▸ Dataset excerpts

------------------------------

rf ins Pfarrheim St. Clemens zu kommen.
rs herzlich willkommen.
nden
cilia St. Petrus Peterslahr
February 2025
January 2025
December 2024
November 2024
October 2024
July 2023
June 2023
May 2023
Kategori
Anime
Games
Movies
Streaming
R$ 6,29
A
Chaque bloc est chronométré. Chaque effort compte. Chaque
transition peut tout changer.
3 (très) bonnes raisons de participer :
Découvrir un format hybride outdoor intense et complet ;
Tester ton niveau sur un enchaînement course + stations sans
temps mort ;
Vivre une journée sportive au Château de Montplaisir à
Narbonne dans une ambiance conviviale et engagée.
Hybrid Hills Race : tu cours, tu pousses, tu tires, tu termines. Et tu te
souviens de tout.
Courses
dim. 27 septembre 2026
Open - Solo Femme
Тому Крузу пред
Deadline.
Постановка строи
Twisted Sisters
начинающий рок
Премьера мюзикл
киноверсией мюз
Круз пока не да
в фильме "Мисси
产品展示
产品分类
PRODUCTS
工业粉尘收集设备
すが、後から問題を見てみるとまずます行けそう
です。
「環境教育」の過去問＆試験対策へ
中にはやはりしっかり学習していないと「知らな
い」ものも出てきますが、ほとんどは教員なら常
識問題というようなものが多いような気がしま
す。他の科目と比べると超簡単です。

------------------------------

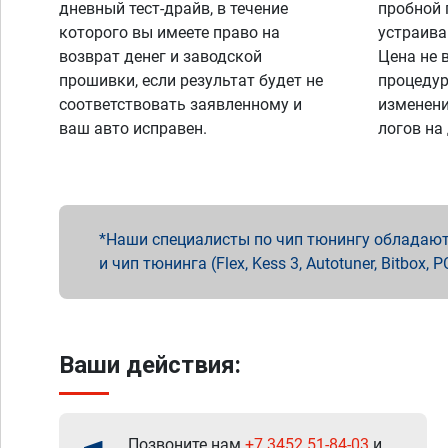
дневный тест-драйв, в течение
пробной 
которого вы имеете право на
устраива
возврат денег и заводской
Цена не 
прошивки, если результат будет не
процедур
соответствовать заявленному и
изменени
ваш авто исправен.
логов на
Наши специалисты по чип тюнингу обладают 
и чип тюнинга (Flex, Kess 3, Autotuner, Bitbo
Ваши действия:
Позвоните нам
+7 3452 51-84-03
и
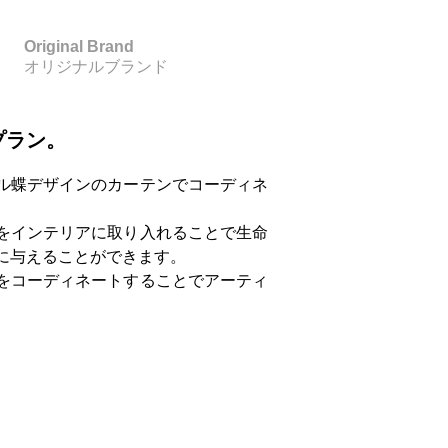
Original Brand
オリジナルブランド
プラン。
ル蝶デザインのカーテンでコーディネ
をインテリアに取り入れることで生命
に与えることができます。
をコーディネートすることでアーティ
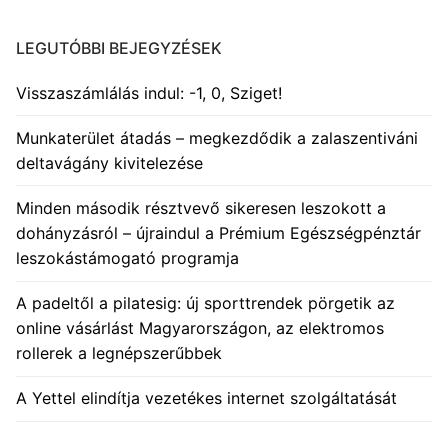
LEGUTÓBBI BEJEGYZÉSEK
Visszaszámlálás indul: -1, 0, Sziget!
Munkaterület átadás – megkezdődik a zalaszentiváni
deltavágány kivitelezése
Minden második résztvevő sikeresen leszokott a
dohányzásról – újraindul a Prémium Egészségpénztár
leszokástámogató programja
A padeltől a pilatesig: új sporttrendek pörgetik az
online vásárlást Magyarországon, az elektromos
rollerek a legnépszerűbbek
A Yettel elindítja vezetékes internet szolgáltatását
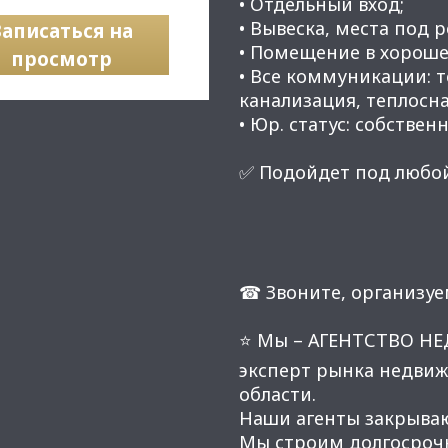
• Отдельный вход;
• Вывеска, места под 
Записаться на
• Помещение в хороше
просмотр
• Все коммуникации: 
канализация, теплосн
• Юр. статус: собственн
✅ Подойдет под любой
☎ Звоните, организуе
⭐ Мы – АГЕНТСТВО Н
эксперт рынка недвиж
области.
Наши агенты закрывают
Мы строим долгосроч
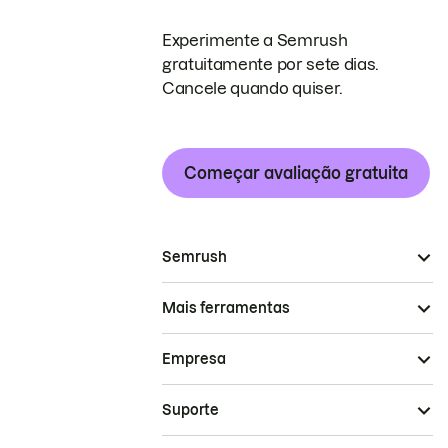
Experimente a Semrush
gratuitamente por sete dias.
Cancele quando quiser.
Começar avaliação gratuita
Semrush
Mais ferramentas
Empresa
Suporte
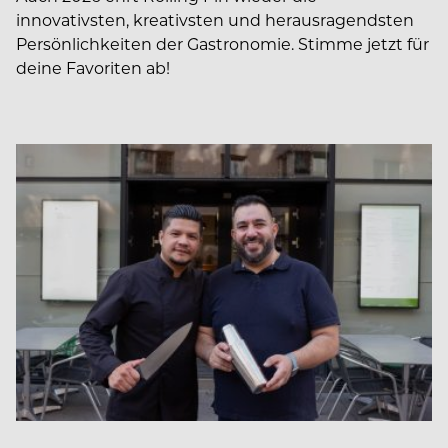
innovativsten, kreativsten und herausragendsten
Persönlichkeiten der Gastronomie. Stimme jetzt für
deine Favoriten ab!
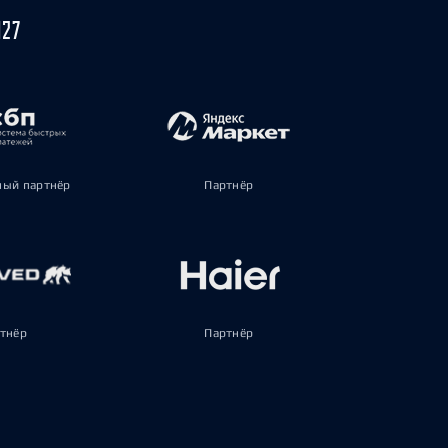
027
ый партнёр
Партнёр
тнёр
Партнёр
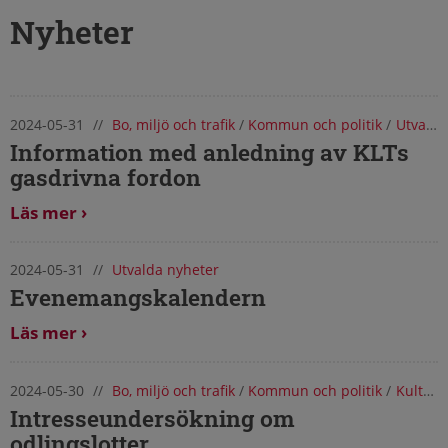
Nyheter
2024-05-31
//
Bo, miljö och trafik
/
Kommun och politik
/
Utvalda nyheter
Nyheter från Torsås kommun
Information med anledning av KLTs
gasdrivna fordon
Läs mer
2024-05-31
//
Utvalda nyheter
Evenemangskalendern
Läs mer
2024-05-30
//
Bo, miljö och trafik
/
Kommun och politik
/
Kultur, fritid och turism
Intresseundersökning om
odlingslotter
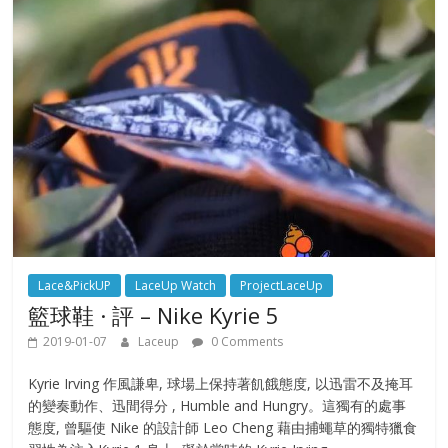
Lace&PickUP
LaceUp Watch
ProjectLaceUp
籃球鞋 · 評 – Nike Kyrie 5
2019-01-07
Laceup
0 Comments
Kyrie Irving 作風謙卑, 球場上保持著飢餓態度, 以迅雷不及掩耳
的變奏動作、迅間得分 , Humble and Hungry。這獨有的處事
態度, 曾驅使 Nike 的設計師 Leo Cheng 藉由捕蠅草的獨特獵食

------------------------------

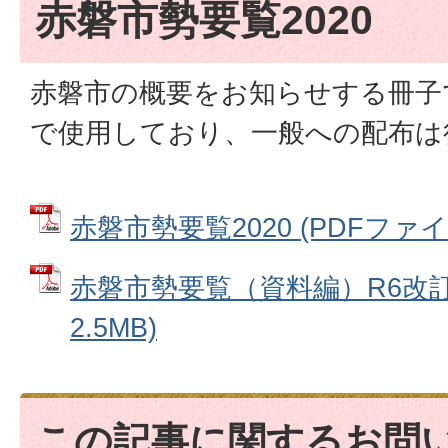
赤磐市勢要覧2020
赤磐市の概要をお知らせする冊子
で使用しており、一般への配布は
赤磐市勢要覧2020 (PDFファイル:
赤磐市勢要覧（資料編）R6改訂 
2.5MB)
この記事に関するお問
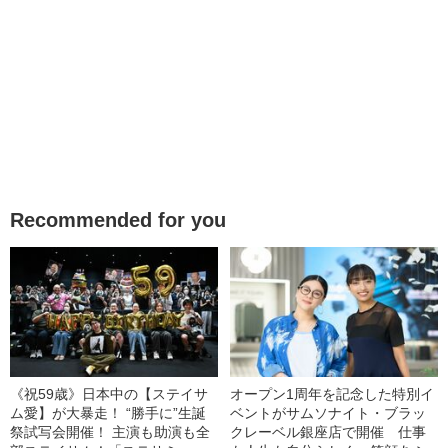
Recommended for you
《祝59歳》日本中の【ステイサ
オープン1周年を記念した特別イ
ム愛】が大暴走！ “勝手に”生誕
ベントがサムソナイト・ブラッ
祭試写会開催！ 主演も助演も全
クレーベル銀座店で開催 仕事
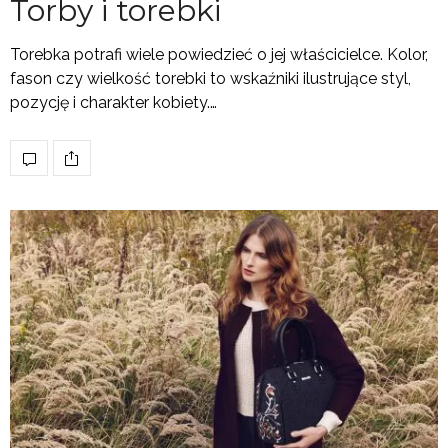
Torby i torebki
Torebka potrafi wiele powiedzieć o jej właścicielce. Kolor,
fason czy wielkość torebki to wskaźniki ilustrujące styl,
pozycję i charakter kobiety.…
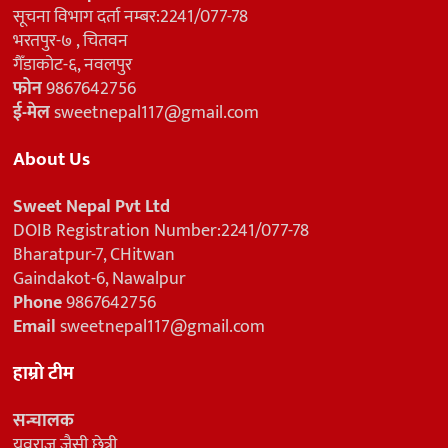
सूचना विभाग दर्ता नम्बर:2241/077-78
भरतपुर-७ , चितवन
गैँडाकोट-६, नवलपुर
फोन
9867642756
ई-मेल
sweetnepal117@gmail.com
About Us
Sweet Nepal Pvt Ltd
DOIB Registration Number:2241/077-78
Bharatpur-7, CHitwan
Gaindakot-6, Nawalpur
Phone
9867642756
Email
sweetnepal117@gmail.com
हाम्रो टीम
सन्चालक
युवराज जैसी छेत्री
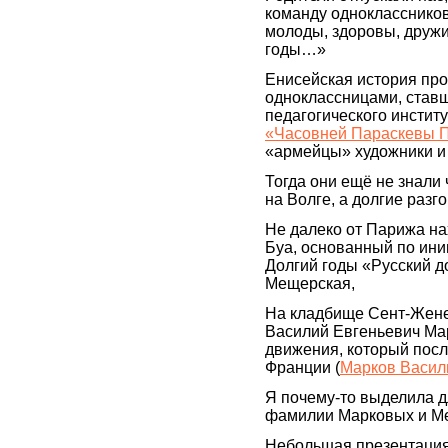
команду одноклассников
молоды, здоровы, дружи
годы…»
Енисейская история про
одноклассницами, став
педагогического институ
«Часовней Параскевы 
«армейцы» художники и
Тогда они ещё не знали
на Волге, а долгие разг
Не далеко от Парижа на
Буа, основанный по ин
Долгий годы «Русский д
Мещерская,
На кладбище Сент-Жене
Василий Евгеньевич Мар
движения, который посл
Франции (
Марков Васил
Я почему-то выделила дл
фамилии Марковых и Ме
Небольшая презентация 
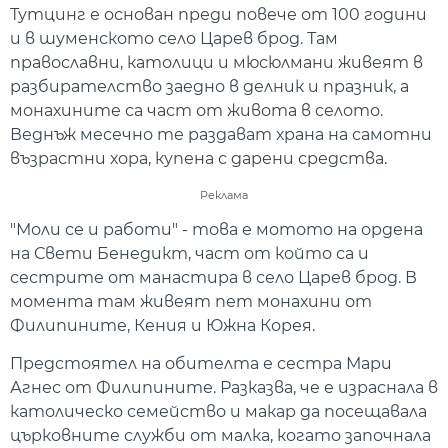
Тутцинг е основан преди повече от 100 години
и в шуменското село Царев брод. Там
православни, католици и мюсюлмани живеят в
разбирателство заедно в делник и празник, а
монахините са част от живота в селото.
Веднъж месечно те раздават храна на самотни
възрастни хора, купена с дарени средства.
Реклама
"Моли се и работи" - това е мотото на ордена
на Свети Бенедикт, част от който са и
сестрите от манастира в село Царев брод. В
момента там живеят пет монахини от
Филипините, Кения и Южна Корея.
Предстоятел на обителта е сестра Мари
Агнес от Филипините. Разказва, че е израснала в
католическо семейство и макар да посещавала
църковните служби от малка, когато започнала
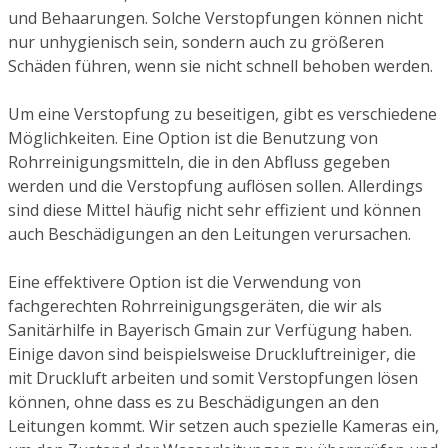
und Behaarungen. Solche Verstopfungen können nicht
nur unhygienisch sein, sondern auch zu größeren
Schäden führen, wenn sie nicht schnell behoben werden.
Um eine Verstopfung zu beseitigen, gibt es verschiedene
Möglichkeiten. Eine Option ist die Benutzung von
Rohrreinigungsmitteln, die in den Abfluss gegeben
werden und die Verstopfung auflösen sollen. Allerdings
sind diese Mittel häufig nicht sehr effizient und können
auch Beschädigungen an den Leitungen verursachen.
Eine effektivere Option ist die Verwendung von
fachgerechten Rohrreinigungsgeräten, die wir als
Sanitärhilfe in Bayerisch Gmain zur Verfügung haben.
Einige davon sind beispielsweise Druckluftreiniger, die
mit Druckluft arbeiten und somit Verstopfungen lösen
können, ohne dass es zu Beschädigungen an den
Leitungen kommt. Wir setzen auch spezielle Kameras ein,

------------------------------

The answer must consist of every line above that holds the string "sind", copied exactly.

sind diese Mittel häufig nicht sehr effizient und können
Einige davon sind beispielsweise Druckluftreiniger, die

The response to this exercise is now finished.